Although a fun exercise, the applications for this reformulation are not initially clear. Feedforward neural networks are useful computational tools because the matrix-based model allows for quick forward propagation of the data and parallelisable weight learning. Using this cellular automata interpretation would remove all these speedup advantages.
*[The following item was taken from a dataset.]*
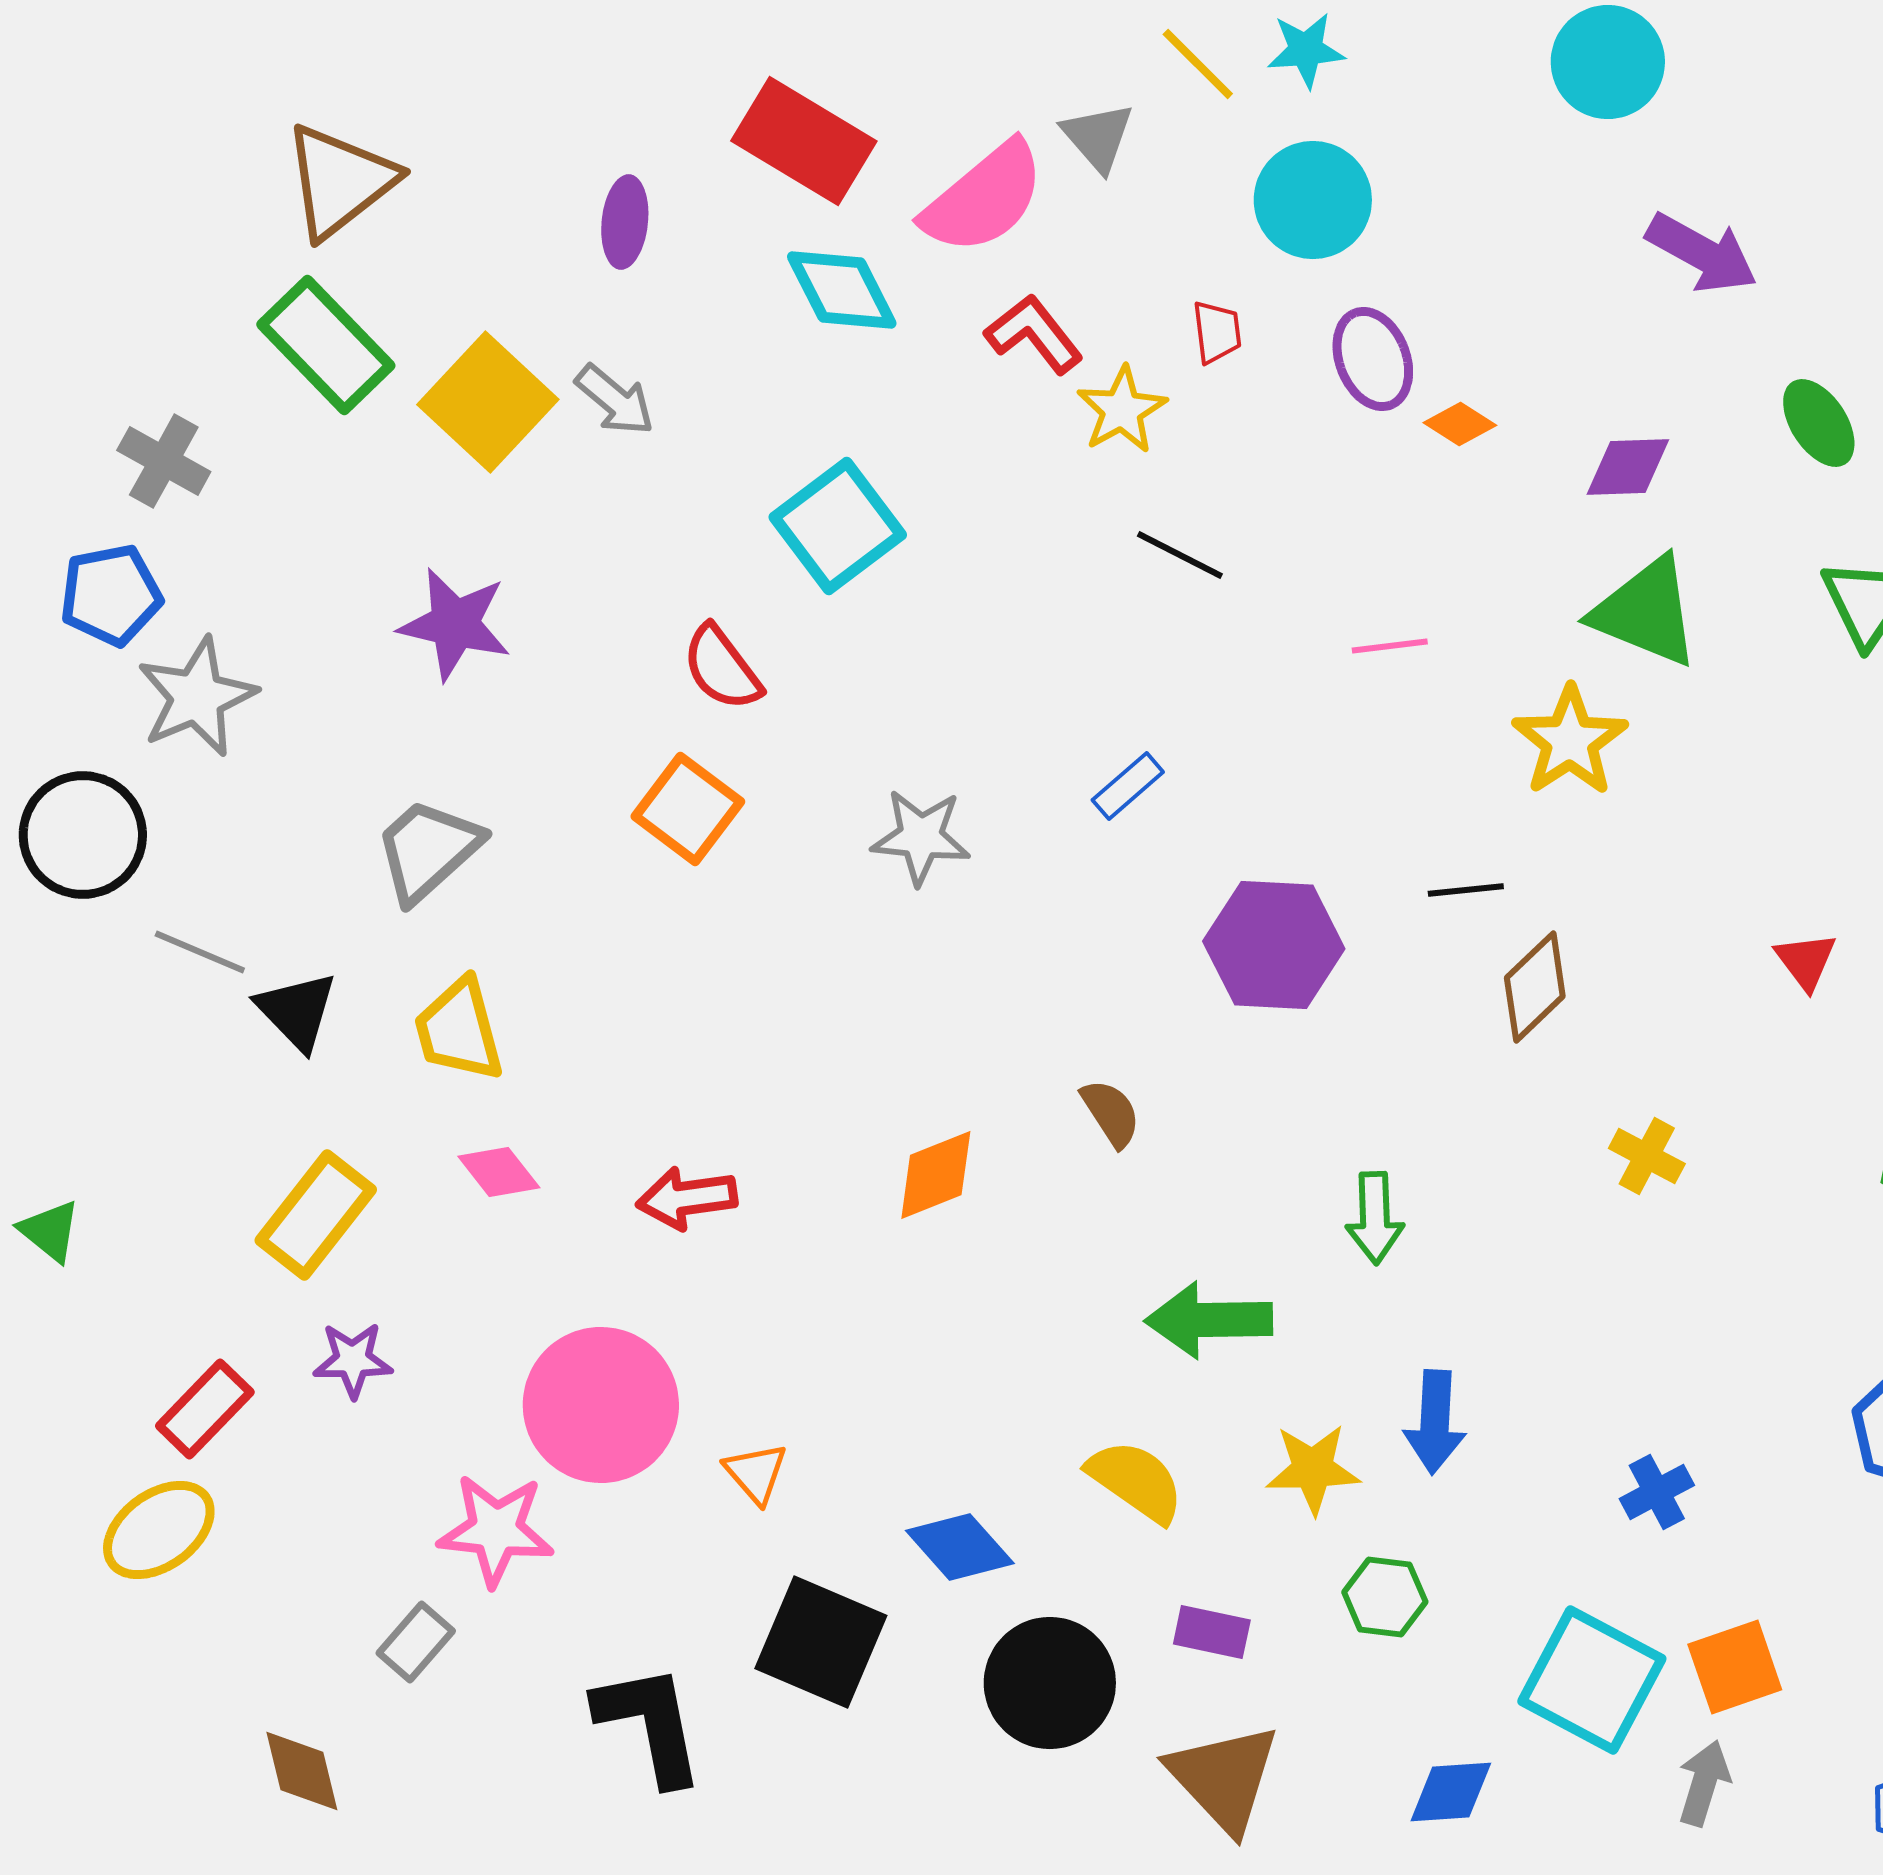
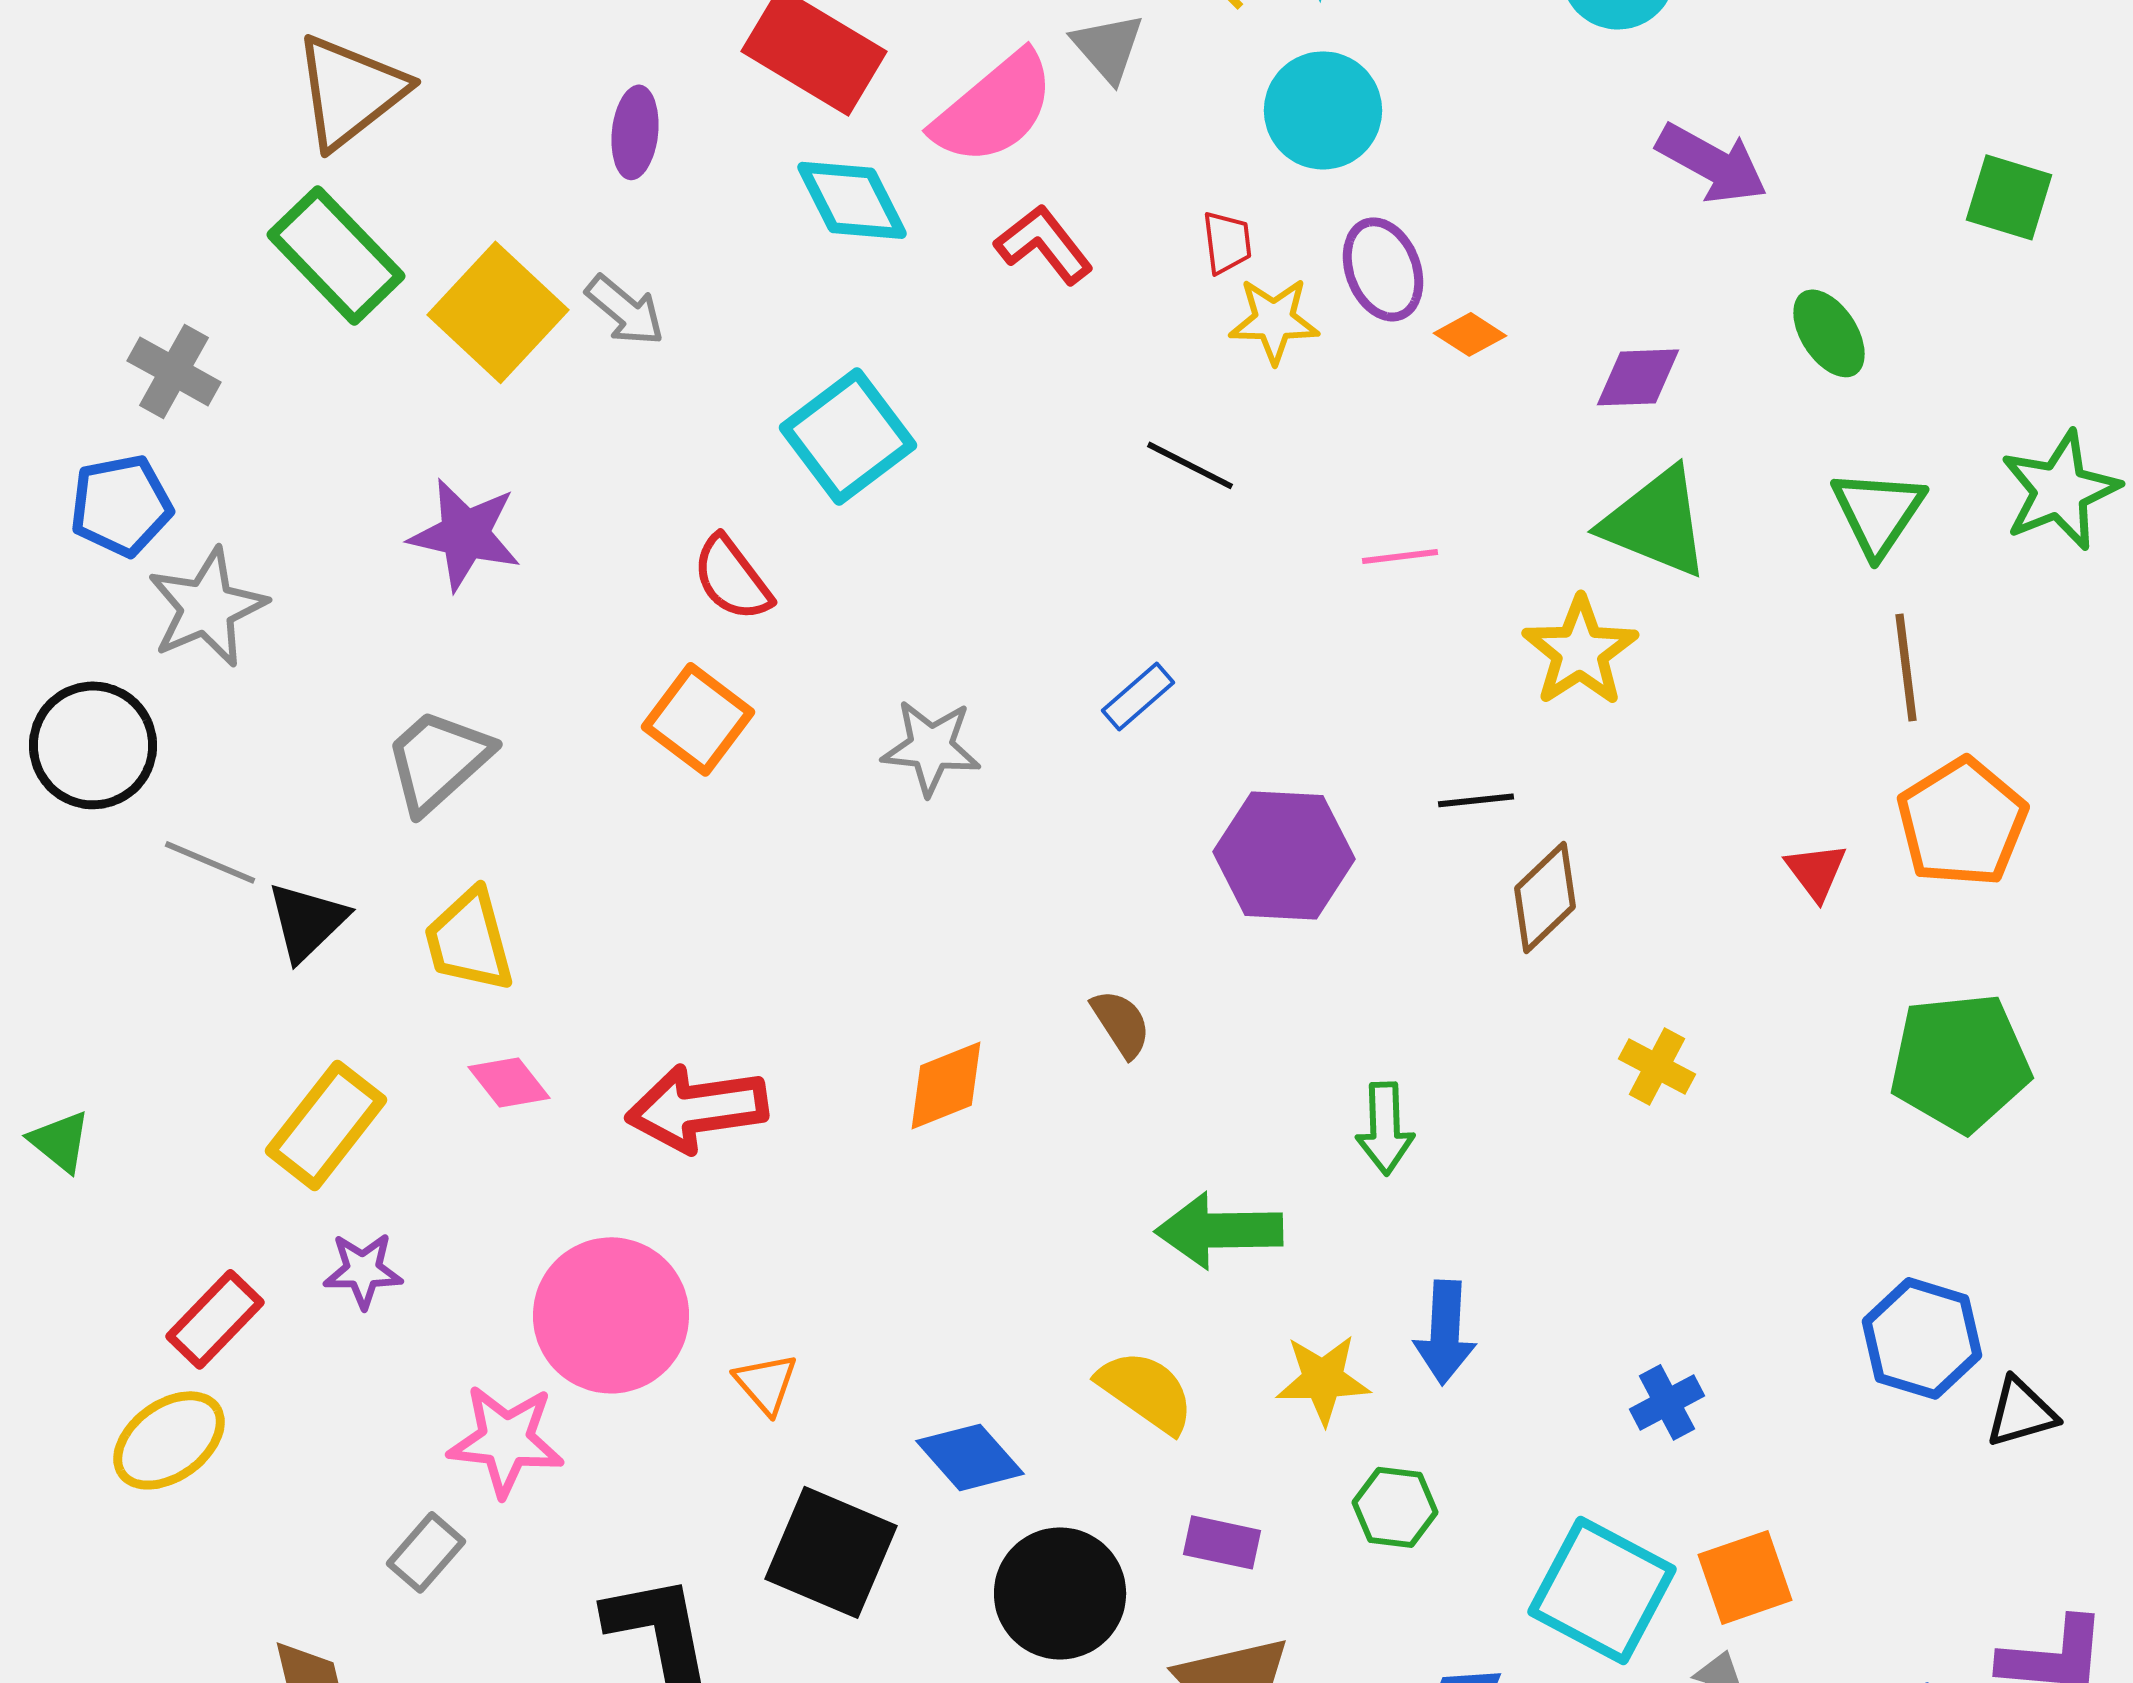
yellow star: (1122, 410) -> (1274, 320), moved, turned 30
black triangle: (297, 1011) -> (307, 921), turned 30
red arrow: (687, 1198) -> (697, 1108), size x1.4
But, by changing the perspective on the neural network model to that of a cellular automata, it opens up the possibility to apply research in the field of cellular automata to the neural network model. For example, Moshe Sipper introduced a clever way to co-evolve heterogenous cellular automata by using competition between neighbours on a lattice. His paper titled Co-evolving Non-Uniform Cellular Automata to Perform Computations can be found here. An interesting application would be to treat each node in a neural network as a cell with a rule defined by its input weights; nodes compete and crossover to evolve new weight combinations. The fitness of a node could be described in two ways: how much it contributes to the error of the overall objective by using the gradient, or by how much the error changes when the neuron is not present - similar to a VCG auction mechanism. Another use case was alluded to earlier. Asynchrony. Most things, including our brains, are asynchronous because most natural systems are distributed, meaning they use only local interactions to determine how to behave. To my best knowledge, I know of no research into running neural networks asynchronously and what reperecussions that would have to the model. Most likely this is something more applicable to spiking neurons. Nonetheless, the cellular automata version of neural networks would work because each cell internalises its own computation. When a cell is ready to ‘fire’ it observes its neighbour’s states and updates its own state according to its rule function. By the cell’s next firing, its neighbour could have updated twice more! Who cares. To make things interesting, each cell could also have its own update rate $\tau_i \in \mathbb{N}$, which defines the cells period of ‘firing’.

In conclusion, I hope to have heated up your low-temperature simplex thoughts on neural networks. Don’t let your perspectives crystalise too much and remain open to new interpretations.

*In a future post I hope to implement this architecture and explore its properties. Using David Ackley’s Movable Feast Machine written in the language Ulam would be interesting.

The graphic at the top of this post: “Can Cellular Automata Help Us Understand Neural Networks?” via VQGAN+CLIP.